Emanuel Ellul is a Maltese economist. He was Governor of the Central Bank of Malta from 1997 to 1999.

Ellul started as an apprentice in the Malta Dockyard in 1951, where he also worked as tradesman. Awarded a scholarship, in October 1961 he studied politics and economics at Oxford University, and then worked for one year at the research department of the Trades Union Congress.

Upon his return to Malta, he was recruited by the General Workers' Union. He then served for 30 years at the Central Bank of Malta, up to being appointed Governor by Prime Minister Alfred Sant as of October 1997 - a role which he held for two years before retiring.

In 2000 Ellul joined the cabinet of Eddie Fenech Adami as adviser to the Minister of Finance, and chairman of the Government Privatisation Unit.
He managed some of the most important privatisations, including Maltacom (now Go), the lotteries department (now Maltco) and the shipyards (now Palumbo). He resigned from the role in June 2013, reportedly due to clashes with Economics Minister Chris Cardona over the independence of the unit.

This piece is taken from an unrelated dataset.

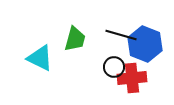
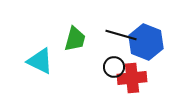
blue hexagon: moved 1 px right, 2 px up
cyan triangle: moved 3 px down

Ellul is considered by many as one of the best economic minds on the island.
Along his career, Ellul was also director at a series of companies including Middlesea Valletta Life, the Malta Drydocks Corporation (in 2000) and Governor at MCAST. In 2013 he was appointed consultant to Petromal Company Limited and Enemed Co Ltd and, in 2015, was appointed a member of the Resolution Committee of the Malta Financial Services Authority.